RadarCyberNusantara.Id | Jumat sore, di ruang kerja Kepala Cabang FIF GROUP Kotabumi, Andy Surbati duduk ditemani Dewi Margareta. Di depan mereka, layar monitor menyala, File Excel terbuka.
Beberapa hari sebelumnya, angka Rp2.137.734 di kolom gaji pokok itu viral. Netizen ramai. “Gaji di bawah UMK, melanggar aturan”. Kegaduhan kecil lahir dari satu kotak angka di Excel.
Andy nggak marah.
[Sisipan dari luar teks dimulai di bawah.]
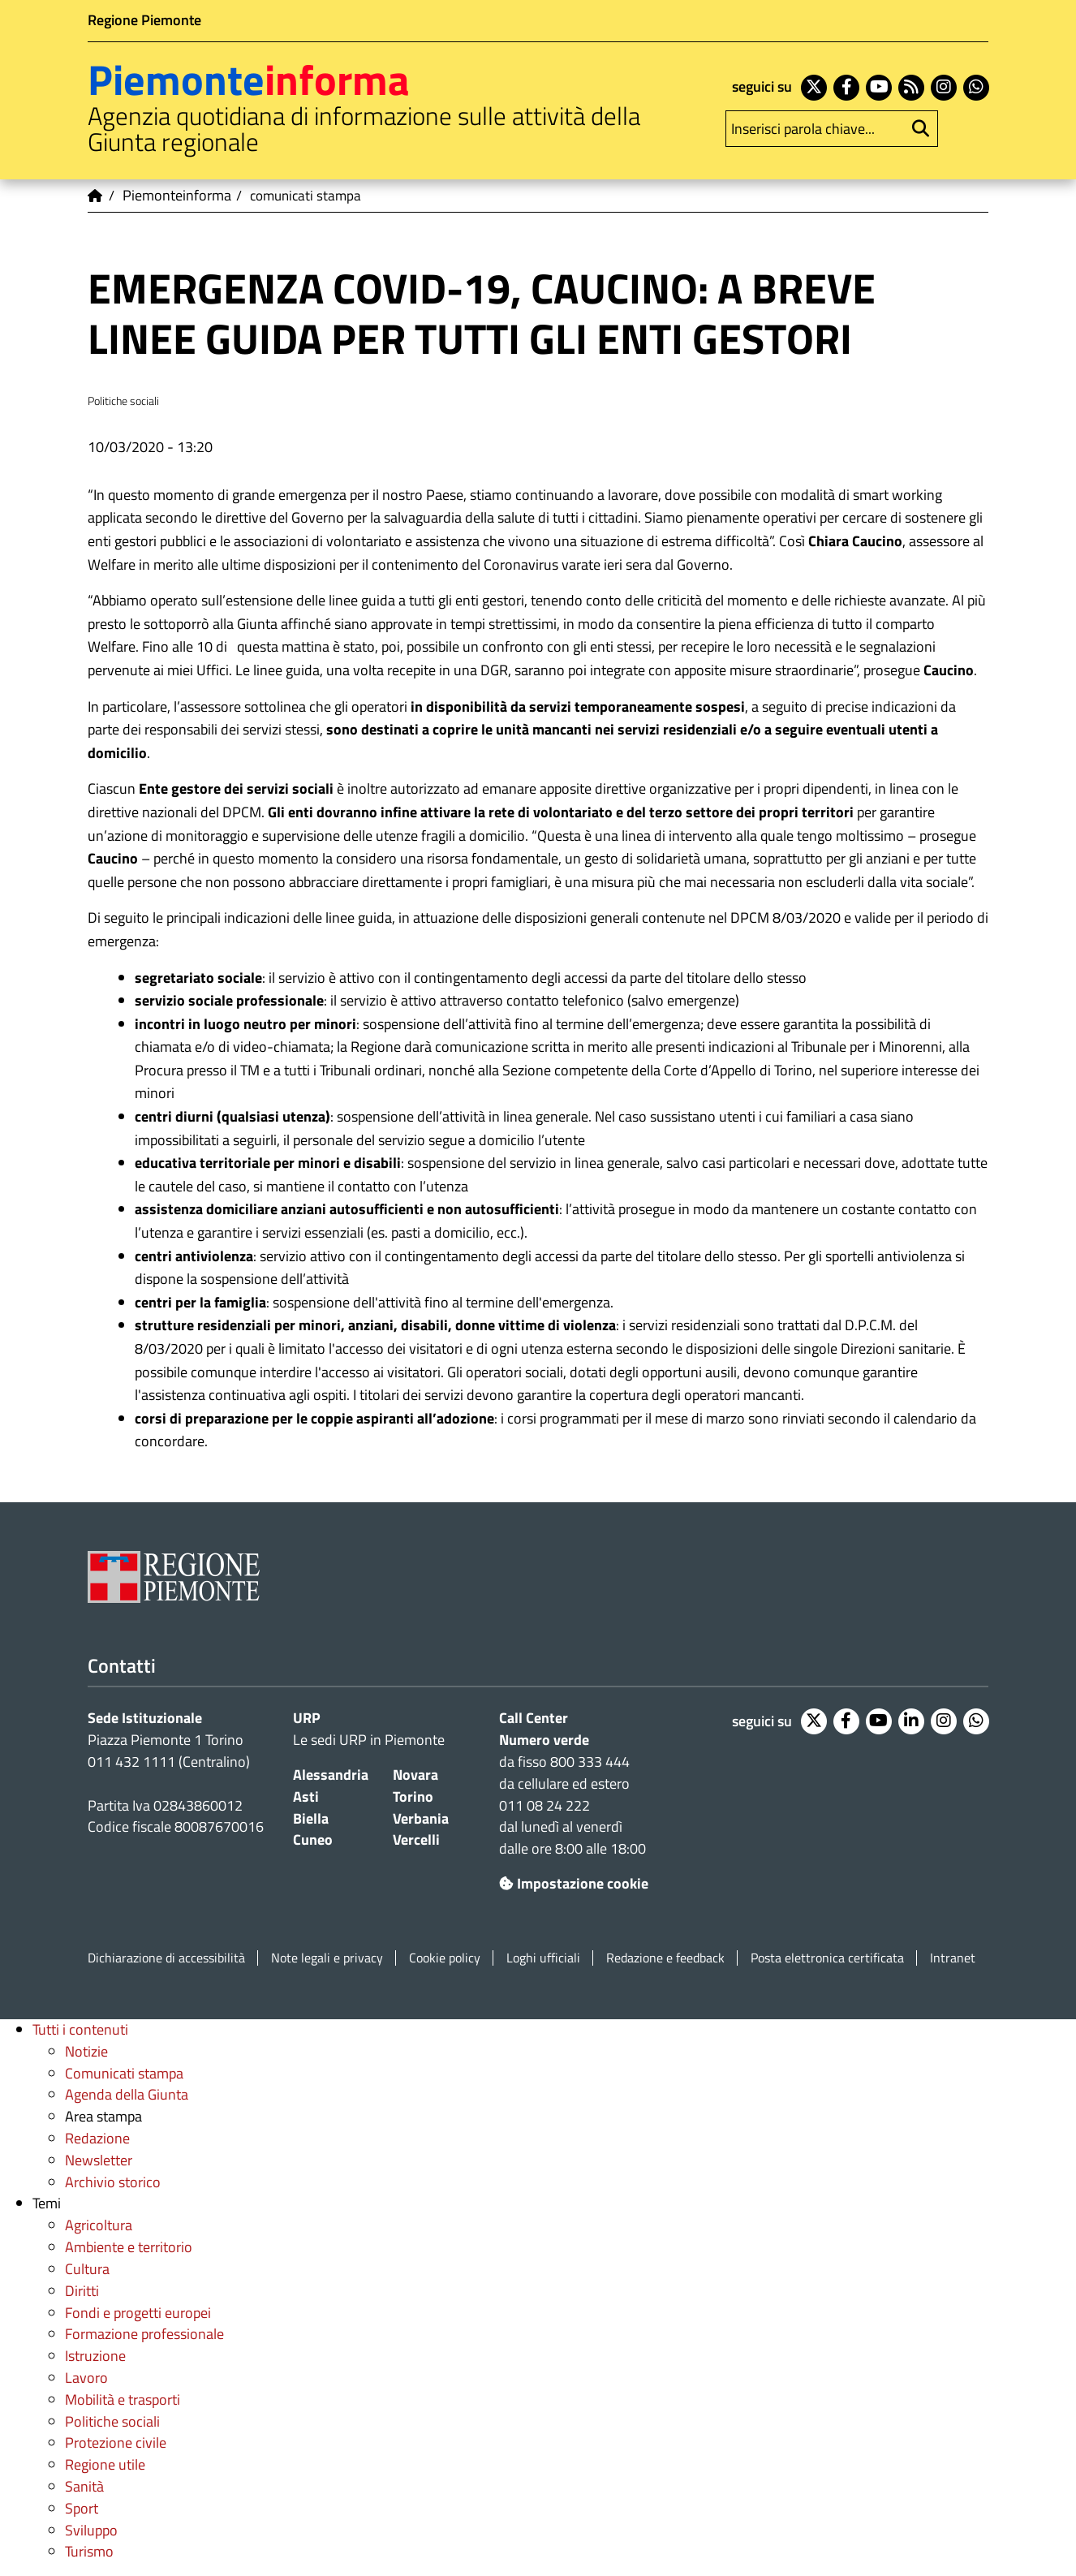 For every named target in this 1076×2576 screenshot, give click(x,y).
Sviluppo (91, 2530)
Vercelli (416, 1839)
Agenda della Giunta (126, 2094)
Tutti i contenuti (80, 2029)
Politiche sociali (112, 2421)
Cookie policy (444, 1958)
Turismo (89, 2551)
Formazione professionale (144, 2334)
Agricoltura (98, 2225)
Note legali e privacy (327, 1958)
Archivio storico (113, 2182)
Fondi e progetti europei (138, 2313)
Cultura (87, 2269)
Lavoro (86, 2378)
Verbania (421, 1818)
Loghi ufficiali (543, 1958)
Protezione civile (115, 2442)
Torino (413, 1796)
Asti (306, 1796)
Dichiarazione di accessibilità (166, 1958)
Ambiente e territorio (128, 2247)
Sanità (84, 2486)
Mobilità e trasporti (122, 2399)
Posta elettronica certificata (827, 1958)
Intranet (952, 1958)
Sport (81, 2508)
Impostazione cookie (573, 1883)
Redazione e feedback (665, 1958)
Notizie (86, 2051)
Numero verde (544, 1740)
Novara (415, 1775)
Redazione (97, 2138)
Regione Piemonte (144, 20)
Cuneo (313, 1839)
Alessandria (330, 1775)
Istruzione (95, 2356)
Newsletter (98, 2160)
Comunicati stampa (124, 2073)
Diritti (82, 2291)
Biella (311, 1818)
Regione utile (105, 2464) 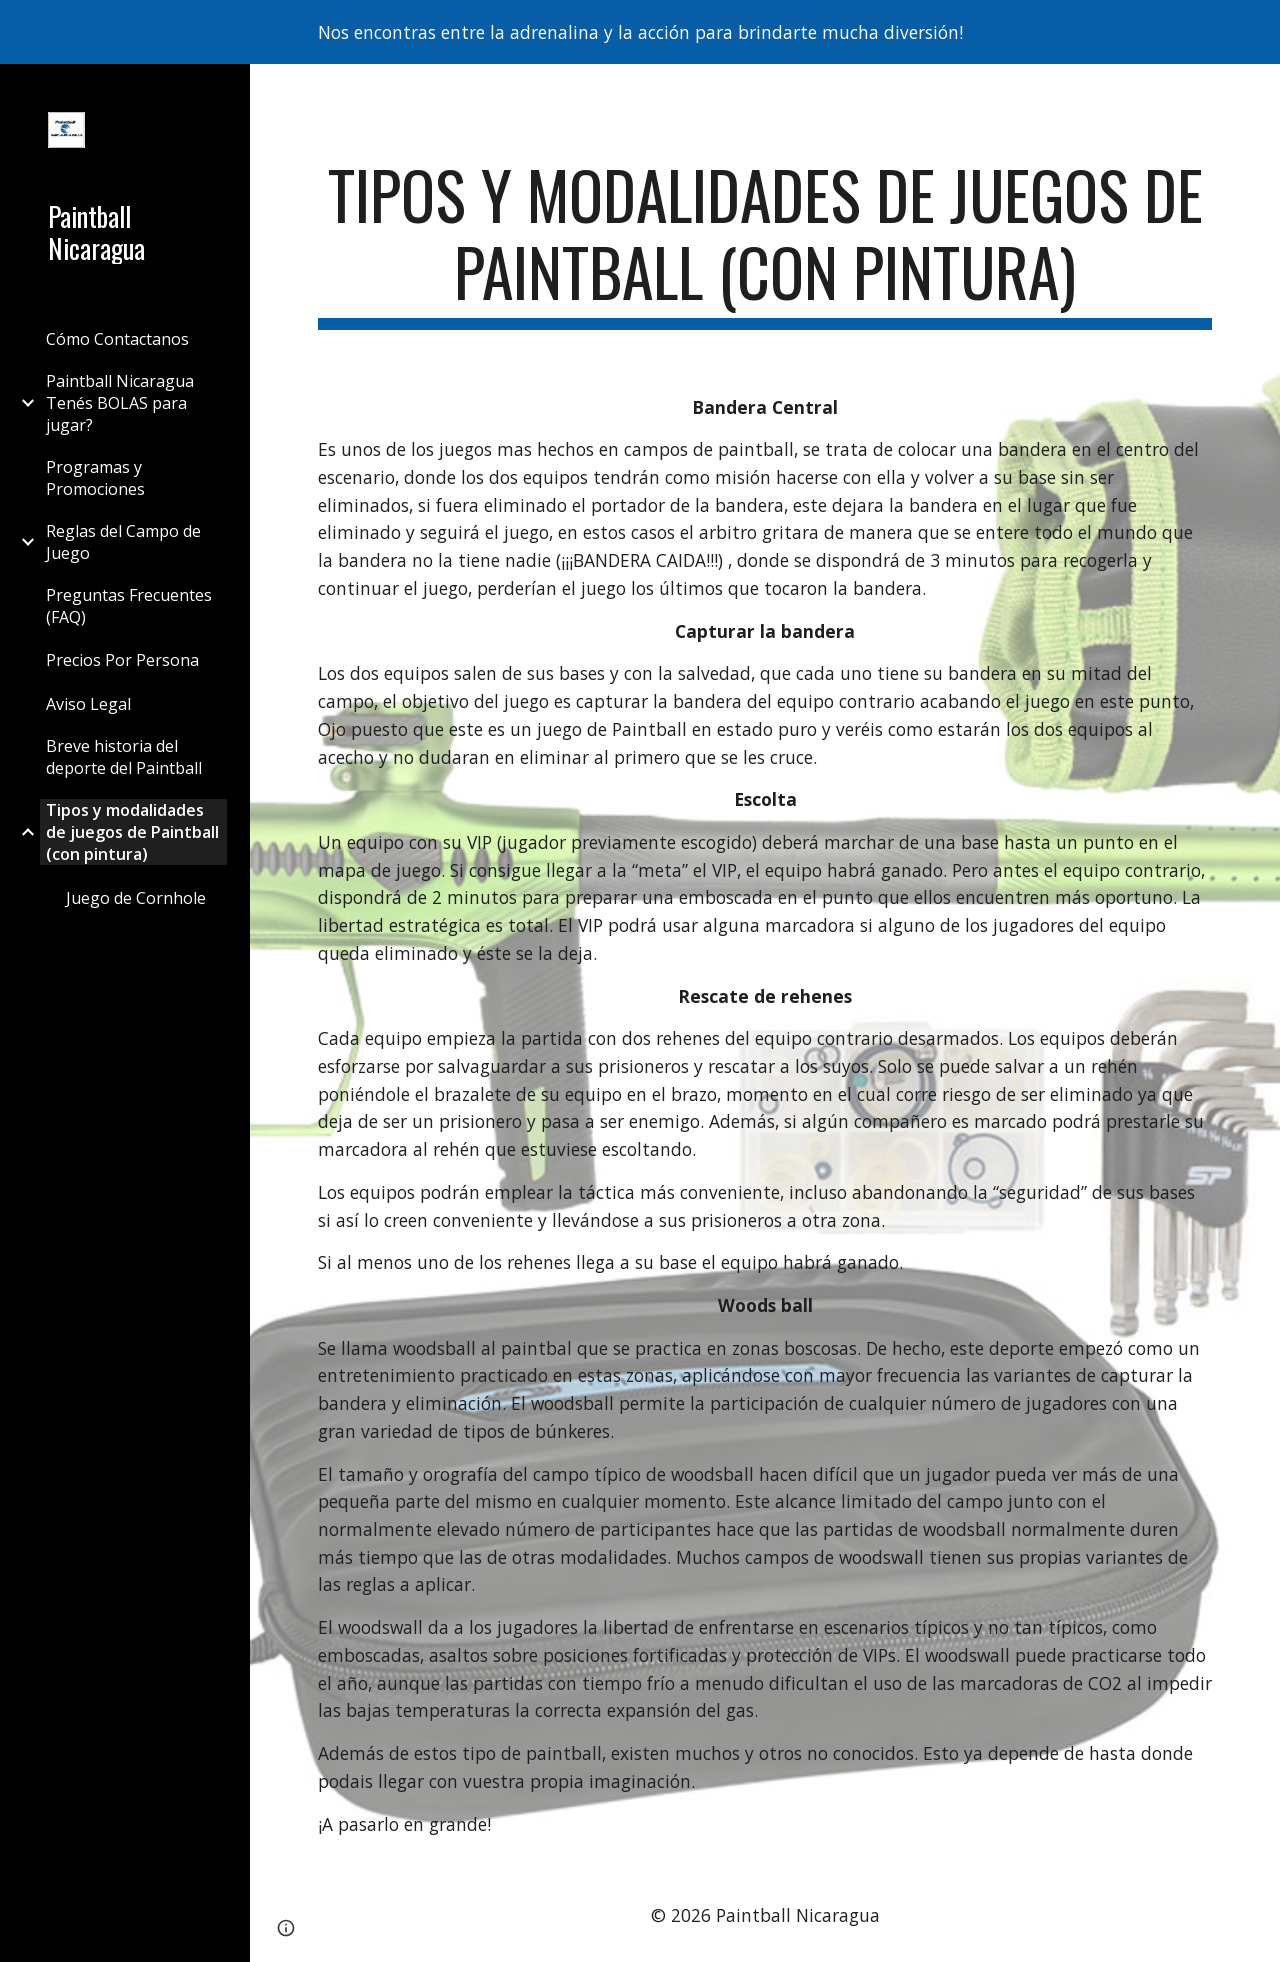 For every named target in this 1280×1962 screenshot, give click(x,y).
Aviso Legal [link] (88, 704)
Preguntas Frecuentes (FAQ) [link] (129, 606)
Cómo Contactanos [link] (117, 339)
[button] (1256, 92)
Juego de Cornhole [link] (136, 898)
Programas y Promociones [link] (95, 478)
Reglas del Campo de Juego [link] (123, 542)
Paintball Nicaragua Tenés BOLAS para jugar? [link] (120, 403)
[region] (640, 32)
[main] (765, 243)
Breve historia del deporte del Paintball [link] (124, 757)
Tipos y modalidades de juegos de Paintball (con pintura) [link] (132, 832)
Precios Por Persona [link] (122, 660) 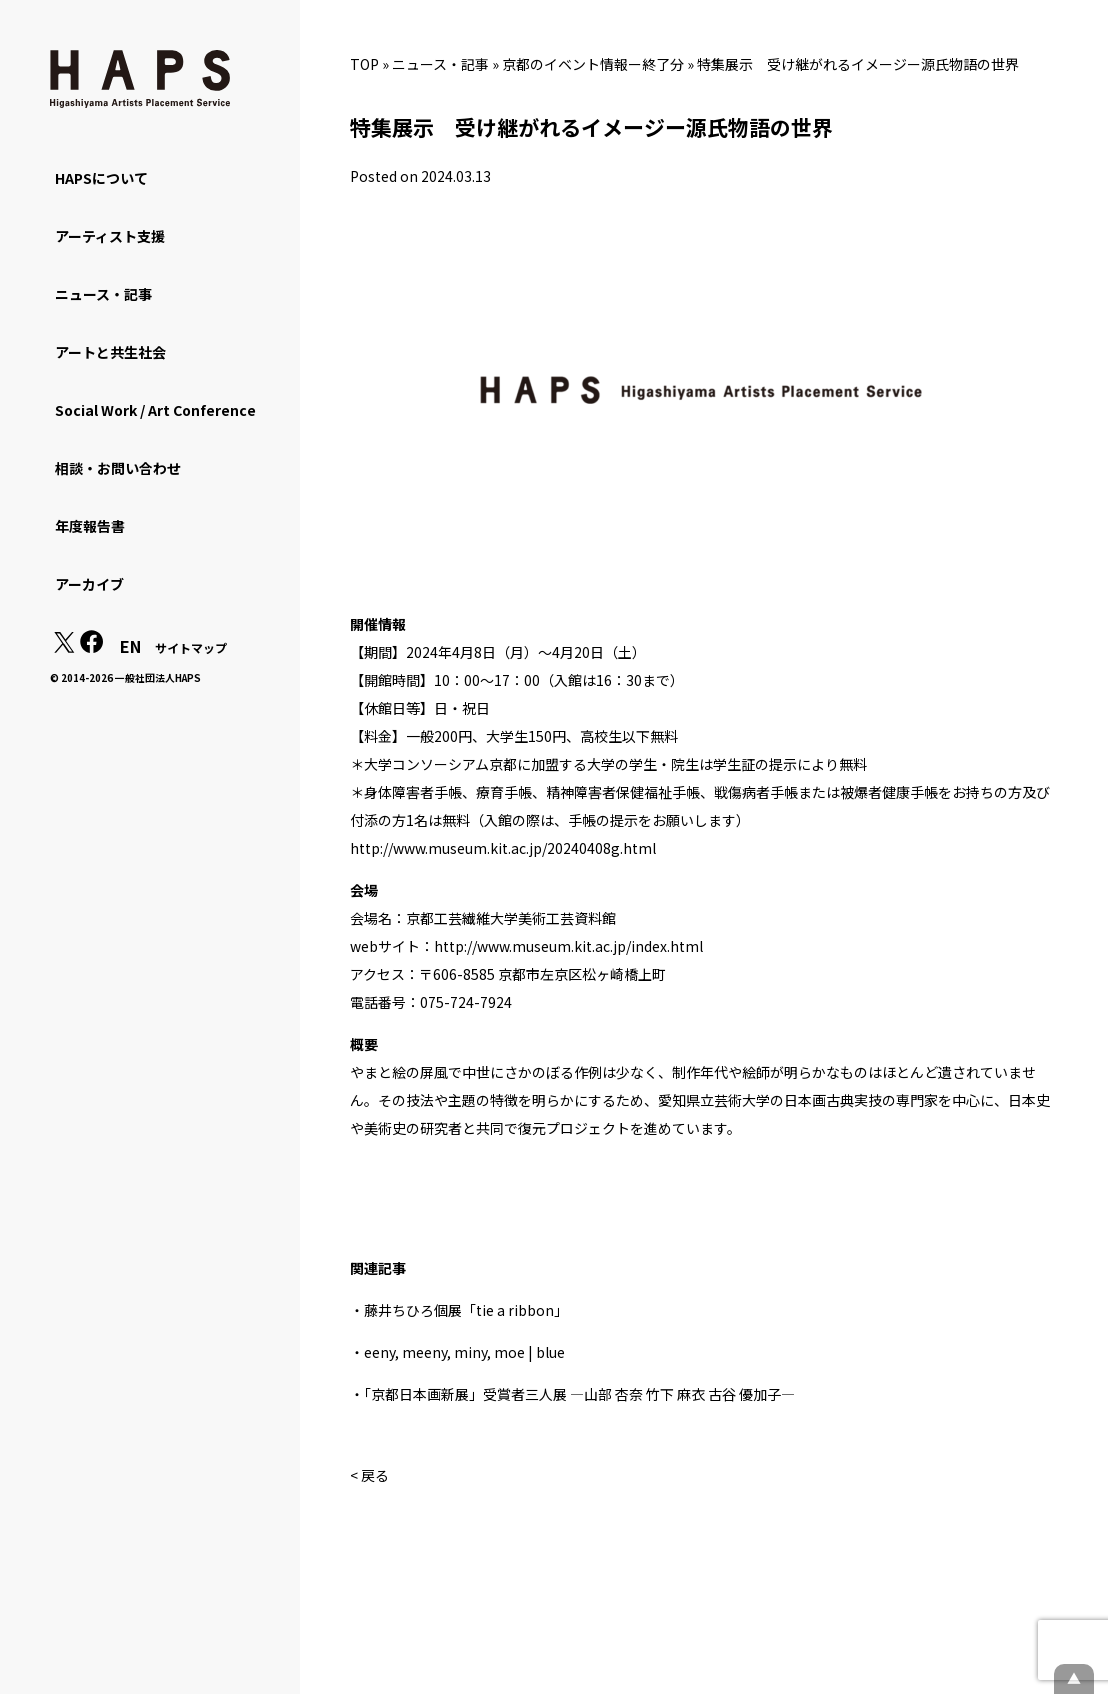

Dia cuma menggeser kursor, nunjuk data di layar itu.
“Ini gaji pokok, Rp2.137.734. Benar. Tapi ini bukan total yang dibawa pulang karyawan tiap bulan,” katanya, kalem. Di sampingnya, Dewi Margareta mengangguk sembari tersenyum kecil. Jum’at (5/6/2026).
UMK Lampung Utara 2026 ditetapkan sebesar Rp3.047.734. Kalau cuma lihat gaji pokok, ya jelas di bawah. Tapi gaji karyawan lapangan FIF GROUP nggak cuma dari situ.
Andy menjelaskan, selain gaji pokok, karyawan juga menerima beberapa komponen tunjangan rutin setiap bulan. Tunjangan tetap Rp70.000, Tunjangan pulsa Rp50.000, Tunjangan BBM Rp190.000, Tunjangan tenaga lapangan Rp600.000.
“Jadi kalau dijumlah gaji pokok Rp2.137.734 ditambah semua tunjangan itu, total penghasilan tetap karyawan Rp3.047.734. Itu sudah setara UMK Lampung Utara 2026. Belum termasuk insentif atau bonus kalau target tercapai,” jelas Andy.
Khusus tunjangan tenaga lapangan Rp600 ribu, kata Andy, tidak dirapel bulanan. “Kami pecah 4x, tiap minggu Rp150 ribu. Transfer tanggal 7, 14, 21. Sisanya gabung gaji pokok tanggal 27 atau 28. Tujuannya biar karyawan ada cash flow tiap minggu,” tambahnya.
Dewi Margareta tidak diam, ia menambahkan, sistem penggajian ini sudah sesuai standar perusahaan dan regulasi ketenagakerjaan yang berlaku.
Jadi polemiknya ada di “frame”. Warga lihat angka gaji pokok Rp2,1 juta. Perusahaan ngomong soal take home pay Rp3 juta lebih. Dua-duanya benar, tapi nggak lengkap kalau dipisah.
Kegaduhan ini berawal dari keluhan karyawan yang minta identitasnya dirahasiakan. Dia ngeliat slip gaji, lihat Rp2,1 juta, langsung bertanya: “Ini di bawah UMK nggak sih?”
Pertanyaan wajar. Jawabannya ada di komponen tunjangan yang memang tidak masuk ke kolom “gaji pokok”.
Pelajaran kecil dari Kotabumi, ngukur kesejahteraan karyawan jangan cuma dari 1 angka. Harus lihat total penghasilan tetap + tunjangan + sistem pembayarannya.
Kegaduhan reda. Angka Rp2,1 juta tetap ada di layar. Tapi cerita lengkapnya sekarang Rp3.047.734, setara UMK.